In the age of fractured media, social media is a double-edged sword for businesses trying to broadcast their messages. On the one hand, in the olden days of minimal media outlets, it was easy to follow the numbers — the largest circulation and viewership — to reach mass audiences. These days, with so many getting their information on the fly, it’s difficult for a business to determine how and where to reach the maximum eyeballs.
At the same time, new social media strategies like the Twitter-based tweet-up bring potential customers straight to one’s doors for a look-over.

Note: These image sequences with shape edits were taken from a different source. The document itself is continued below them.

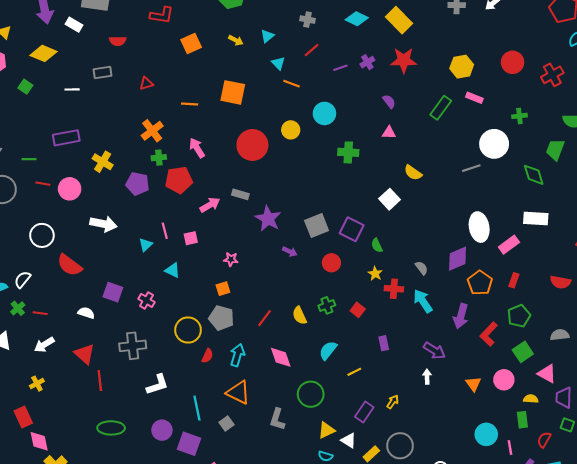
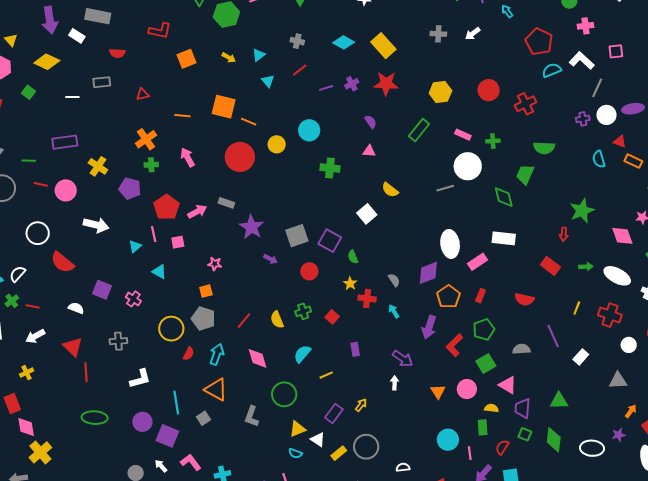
orange line: (291, 84) -> (249, 122), moved
pink rectangle: (474, 98) -> (463, 135), moved
red pentagon: (179, 180) -> (166, 207), moved, turned -30
cyan arrow: (423, 301) -> (394, 311), size x0.6
gray cross: (133, 346) -> (118, 341), size x0.7

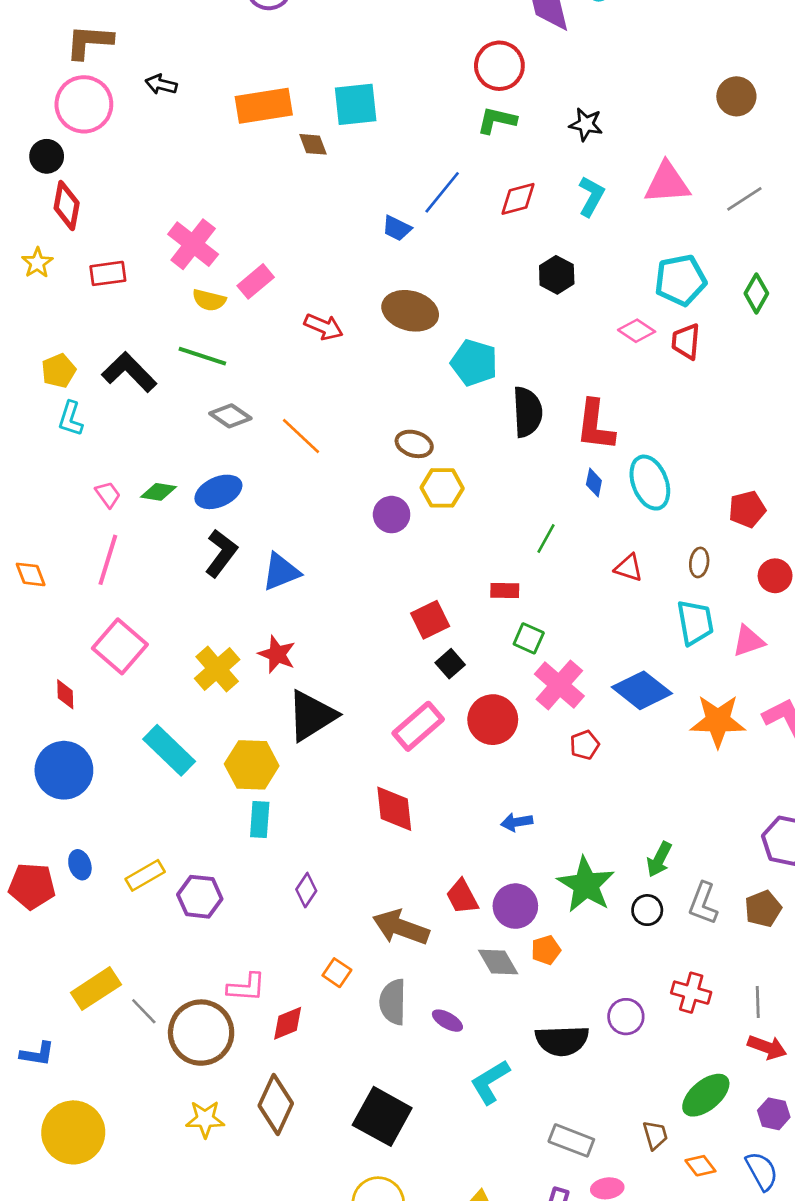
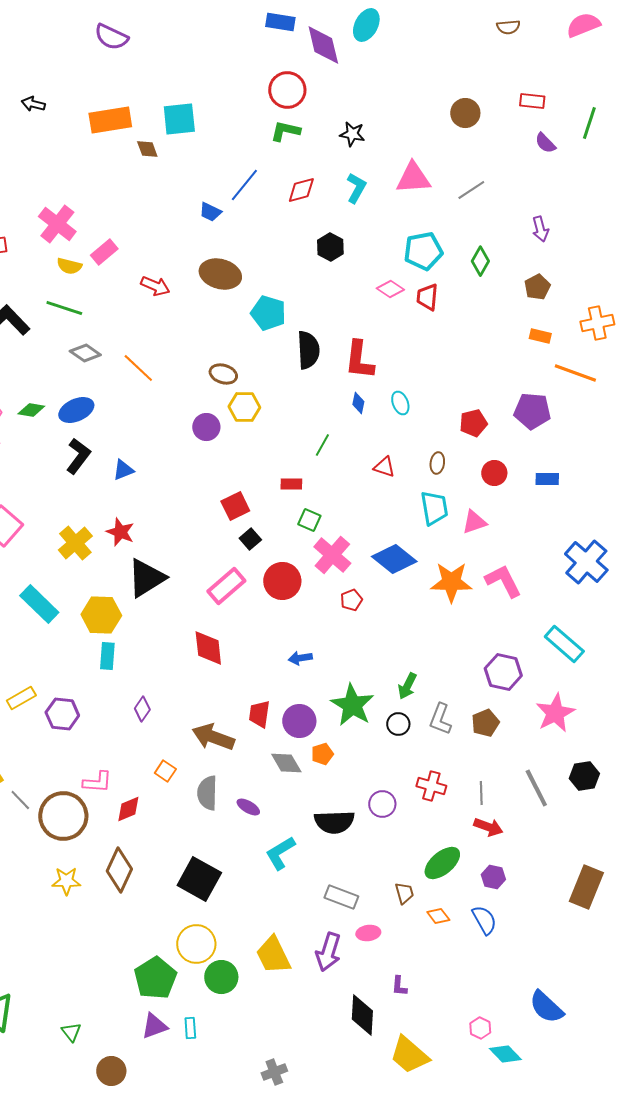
cyan ellipse: (650, 483) -> (400, 403), size x0.6
blue triangle: (281, 572) -> (123, 470), size x0.7
red trapezoid: (462, 897) -> (259, 714), turned 36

If not for one such Waimalu Plaza tweet-up, I would never have known about the vast dim sum menu offered at Golden Lion Chinese Restaurant. When one lives in town, one tends to be urban-centric, and with proximity to Chinatown, there’s not much reason to venture beyond River Street.
Golden Lion was worth a second look for Leeward diners who don’t want to brave the traffic during the holidays, when drivers seem particularly crazed.
The food doesn’t compare to that of Chinatown, but for the chance to stay closer to home, I’d be willing to settle. On the plus side, where dim sum service elsewhere tapers off by 2 p.m., here the dumplings and deep-fried treats are available until 9 p.m. daily, should your craving arrive at night. The items are also cooked to order throughout the day so you can be assured the food hasn’t been sitting around for hours.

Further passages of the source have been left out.